Stored items:

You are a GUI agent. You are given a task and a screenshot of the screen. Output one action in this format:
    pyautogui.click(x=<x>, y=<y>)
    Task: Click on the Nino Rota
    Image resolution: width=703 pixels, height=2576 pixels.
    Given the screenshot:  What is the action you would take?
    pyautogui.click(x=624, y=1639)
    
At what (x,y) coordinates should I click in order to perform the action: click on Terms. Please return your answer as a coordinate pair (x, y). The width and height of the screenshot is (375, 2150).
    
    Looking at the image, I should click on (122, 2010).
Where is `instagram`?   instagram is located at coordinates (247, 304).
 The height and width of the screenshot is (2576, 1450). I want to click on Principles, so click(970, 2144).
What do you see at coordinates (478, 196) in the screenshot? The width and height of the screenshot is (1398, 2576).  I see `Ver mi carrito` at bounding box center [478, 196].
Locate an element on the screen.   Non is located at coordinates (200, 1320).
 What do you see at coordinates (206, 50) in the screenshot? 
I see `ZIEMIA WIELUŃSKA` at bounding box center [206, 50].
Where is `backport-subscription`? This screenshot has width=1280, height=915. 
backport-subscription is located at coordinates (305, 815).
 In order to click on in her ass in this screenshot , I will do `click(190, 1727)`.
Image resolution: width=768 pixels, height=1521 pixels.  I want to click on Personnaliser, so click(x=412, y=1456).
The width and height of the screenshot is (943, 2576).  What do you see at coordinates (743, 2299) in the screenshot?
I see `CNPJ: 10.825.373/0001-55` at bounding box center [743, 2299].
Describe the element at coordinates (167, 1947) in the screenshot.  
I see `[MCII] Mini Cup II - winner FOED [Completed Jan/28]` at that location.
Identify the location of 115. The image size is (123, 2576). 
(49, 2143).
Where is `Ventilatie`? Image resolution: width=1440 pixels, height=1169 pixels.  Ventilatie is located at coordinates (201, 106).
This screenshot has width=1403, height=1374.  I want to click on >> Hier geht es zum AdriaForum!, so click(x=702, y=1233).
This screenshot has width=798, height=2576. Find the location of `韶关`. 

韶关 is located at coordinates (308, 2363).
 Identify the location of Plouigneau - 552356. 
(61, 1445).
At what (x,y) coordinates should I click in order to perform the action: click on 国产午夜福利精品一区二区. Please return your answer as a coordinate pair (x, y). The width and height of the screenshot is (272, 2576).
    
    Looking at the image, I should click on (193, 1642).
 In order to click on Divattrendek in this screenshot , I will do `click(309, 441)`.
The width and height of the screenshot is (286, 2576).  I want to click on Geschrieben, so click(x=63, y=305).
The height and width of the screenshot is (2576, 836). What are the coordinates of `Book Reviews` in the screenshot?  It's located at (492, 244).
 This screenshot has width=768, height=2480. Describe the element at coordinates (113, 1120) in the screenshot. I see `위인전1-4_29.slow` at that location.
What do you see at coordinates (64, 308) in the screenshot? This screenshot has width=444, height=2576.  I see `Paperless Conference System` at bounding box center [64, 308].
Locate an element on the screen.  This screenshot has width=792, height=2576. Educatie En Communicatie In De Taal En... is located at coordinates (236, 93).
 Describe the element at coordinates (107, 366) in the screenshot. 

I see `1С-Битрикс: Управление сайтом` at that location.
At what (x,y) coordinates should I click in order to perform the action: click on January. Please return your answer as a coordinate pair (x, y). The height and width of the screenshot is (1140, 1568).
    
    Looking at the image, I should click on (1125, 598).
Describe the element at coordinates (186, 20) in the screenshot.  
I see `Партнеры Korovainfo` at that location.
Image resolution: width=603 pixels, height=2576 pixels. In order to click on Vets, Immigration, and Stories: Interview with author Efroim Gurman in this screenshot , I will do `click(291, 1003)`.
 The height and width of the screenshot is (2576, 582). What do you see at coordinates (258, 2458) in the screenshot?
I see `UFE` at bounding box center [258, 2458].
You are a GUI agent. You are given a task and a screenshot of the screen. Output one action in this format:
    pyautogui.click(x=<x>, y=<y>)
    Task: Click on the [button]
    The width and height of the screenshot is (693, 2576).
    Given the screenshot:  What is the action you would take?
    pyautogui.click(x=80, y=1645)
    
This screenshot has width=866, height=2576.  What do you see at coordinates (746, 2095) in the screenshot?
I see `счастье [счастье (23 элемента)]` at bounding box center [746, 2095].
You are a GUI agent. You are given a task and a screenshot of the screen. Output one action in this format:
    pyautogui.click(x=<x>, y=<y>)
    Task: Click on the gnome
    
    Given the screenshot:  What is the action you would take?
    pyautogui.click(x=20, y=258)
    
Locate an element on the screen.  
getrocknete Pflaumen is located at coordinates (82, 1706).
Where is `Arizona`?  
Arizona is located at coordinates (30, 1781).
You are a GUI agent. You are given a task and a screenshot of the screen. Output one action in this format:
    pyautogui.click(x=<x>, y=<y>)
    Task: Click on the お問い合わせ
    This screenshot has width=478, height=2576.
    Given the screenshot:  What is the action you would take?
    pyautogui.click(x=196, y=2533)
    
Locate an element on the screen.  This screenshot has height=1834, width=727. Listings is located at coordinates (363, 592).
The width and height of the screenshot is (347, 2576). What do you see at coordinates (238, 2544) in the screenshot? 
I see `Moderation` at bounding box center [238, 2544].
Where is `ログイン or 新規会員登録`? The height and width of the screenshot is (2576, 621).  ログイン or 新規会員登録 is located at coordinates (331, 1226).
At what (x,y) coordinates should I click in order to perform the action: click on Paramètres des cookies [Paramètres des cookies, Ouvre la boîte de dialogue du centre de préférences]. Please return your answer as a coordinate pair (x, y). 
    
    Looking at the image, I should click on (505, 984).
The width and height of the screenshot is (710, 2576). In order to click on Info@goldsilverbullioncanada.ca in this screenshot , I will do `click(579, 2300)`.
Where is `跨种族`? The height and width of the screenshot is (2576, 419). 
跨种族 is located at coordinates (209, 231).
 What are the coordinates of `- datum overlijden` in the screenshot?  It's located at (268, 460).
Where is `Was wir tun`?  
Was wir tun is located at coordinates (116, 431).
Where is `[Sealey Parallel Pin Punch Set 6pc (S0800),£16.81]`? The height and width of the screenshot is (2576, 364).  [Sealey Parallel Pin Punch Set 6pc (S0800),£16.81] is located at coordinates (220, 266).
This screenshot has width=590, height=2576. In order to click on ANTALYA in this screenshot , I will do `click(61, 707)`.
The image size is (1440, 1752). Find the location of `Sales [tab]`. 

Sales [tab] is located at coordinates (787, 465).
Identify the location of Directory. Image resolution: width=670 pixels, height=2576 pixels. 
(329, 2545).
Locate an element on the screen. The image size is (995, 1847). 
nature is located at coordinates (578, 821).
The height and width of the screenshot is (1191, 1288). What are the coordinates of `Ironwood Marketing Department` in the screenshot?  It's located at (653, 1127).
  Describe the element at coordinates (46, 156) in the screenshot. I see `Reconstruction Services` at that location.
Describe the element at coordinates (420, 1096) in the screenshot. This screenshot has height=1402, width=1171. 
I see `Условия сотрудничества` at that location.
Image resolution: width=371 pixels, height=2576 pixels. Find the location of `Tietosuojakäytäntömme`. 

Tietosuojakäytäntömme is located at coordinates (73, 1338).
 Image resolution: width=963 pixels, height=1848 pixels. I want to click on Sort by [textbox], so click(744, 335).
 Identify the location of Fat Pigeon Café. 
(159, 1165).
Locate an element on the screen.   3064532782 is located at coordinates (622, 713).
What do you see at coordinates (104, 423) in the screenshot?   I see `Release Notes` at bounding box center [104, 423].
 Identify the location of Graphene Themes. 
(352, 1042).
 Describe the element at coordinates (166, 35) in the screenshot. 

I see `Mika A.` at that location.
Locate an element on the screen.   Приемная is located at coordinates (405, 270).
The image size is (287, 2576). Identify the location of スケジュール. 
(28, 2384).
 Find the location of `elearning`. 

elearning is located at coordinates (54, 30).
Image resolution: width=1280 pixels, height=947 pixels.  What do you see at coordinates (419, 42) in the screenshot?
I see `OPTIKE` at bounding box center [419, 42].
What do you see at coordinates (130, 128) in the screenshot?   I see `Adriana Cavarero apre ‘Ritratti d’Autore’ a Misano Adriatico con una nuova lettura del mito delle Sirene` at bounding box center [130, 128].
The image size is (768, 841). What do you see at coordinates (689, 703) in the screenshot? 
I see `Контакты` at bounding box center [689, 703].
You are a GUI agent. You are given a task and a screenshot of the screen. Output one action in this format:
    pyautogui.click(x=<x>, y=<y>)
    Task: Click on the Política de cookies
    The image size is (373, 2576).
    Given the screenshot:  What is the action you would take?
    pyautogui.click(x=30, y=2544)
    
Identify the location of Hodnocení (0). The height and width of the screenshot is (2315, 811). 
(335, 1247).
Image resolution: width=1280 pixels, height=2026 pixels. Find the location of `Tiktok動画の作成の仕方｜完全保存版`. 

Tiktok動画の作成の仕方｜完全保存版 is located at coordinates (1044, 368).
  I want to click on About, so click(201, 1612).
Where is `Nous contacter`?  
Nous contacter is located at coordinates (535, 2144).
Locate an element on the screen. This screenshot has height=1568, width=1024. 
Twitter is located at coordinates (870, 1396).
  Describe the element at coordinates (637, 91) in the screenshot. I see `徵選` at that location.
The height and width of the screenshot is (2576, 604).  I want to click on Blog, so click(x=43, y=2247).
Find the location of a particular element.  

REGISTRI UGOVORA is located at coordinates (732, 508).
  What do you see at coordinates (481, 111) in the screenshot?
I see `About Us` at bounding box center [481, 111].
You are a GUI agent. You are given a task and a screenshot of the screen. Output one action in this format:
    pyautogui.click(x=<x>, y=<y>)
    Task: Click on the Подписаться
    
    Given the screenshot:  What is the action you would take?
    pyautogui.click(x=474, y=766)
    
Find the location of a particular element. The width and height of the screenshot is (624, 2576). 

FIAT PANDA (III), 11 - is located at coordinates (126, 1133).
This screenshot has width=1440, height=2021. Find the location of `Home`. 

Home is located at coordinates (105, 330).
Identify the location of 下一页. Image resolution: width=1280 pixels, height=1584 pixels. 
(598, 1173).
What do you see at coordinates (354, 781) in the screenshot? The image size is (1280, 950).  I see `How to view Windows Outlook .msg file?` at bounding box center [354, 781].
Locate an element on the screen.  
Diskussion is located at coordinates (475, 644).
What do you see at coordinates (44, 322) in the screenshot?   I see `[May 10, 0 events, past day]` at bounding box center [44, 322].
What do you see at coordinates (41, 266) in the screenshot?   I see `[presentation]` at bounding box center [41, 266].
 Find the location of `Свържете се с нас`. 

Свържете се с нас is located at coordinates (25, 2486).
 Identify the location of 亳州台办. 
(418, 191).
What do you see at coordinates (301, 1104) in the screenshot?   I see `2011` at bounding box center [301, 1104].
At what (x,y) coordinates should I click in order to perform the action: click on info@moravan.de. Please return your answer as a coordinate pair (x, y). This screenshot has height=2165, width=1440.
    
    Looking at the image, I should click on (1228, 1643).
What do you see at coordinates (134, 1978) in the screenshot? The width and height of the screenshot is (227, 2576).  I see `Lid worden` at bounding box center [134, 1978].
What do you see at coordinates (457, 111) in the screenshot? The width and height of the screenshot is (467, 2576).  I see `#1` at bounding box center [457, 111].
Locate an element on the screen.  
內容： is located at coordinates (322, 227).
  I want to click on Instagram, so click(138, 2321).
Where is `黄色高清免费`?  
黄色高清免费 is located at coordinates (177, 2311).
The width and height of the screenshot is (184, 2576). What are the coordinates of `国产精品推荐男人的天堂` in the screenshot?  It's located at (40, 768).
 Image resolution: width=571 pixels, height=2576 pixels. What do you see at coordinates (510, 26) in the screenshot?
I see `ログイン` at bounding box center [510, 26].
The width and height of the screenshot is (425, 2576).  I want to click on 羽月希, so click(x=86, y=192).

- EXERCISE DIRECTIONS
From the records above, copy out the line with "Identify the location of Hodnocení", the line with "What do you see at coordinates (44, 322)", and every line between them, word for word.

- REPLY
Identify the location of Hodnocení (0). The height and width of the screenshot is (2315, 811). 
(335, 1247).
Image resolution: width=1280 pixels, height=2026 pixels. Find the location of `Tiktok動画の作成の仕方｜完全保存版`. 

Tiktok動画の作成の仕方｜完全保存版 is located at coordinates (1044, 368).
  I want to click on About, so click(201, 1612).
Where is `Nous contacter`?  
Nous contacter is located at coordinates (535, 2144).
Locate an element on the screen. This screenshot has height=1568, width=1024. 
Twitter is located at coordinates (870, 1396).
  Describe the element at coordinates (637, 91) in the screenshot. I see `徵選` at that location.
The height and width of the screenshot is (2576, 604).  I want to click on Blog, so click(x=43, y=2247).
Find the location of a particular element.  

REGISTRI UGOVORA is located at coordinates (732, 508).
  What do you see at coordinates (481, 111) in the screenshot?
I see `About Us` at bounding box center [481, 111].
You are a GUI agent. You are given a task and a screenshot of the screen. Output one action in this format:
    pyautogui.click(x=<x>, y=<y>)
    Task: Click on the Подписаться
    
    Given the screenshot:  What is the action you would take?
    pyautogui.click(x=474, y=766)
    
Find the location of a particular element. The width and height of the screenshot is (624, 2576). 

FIAT PANDA (III), 11 - is located at coordinates (126, 1133).
This screenshot has width=1440, height=2021. Find the location of `Home`. 

Home is located at coordinates (105, 330).
Identify the location of 下一页. Image resolution: width=1280 pixels, height=1584 pixels. 
(598, 1173).
What do you see at coordinates (354, 781) in the screenshot? The image size is (1280, 950).  I see `How to view Windows Outlook .msg file?` at bounding box center [354, 781].
Locate an element on the screen.  
Diskussion is located at coordinates (475, 644).
What do you see at coordinates (44, 322) in the screenshot?   I see `[May 10, 0 events, past day]` at bounding box center [44, 322].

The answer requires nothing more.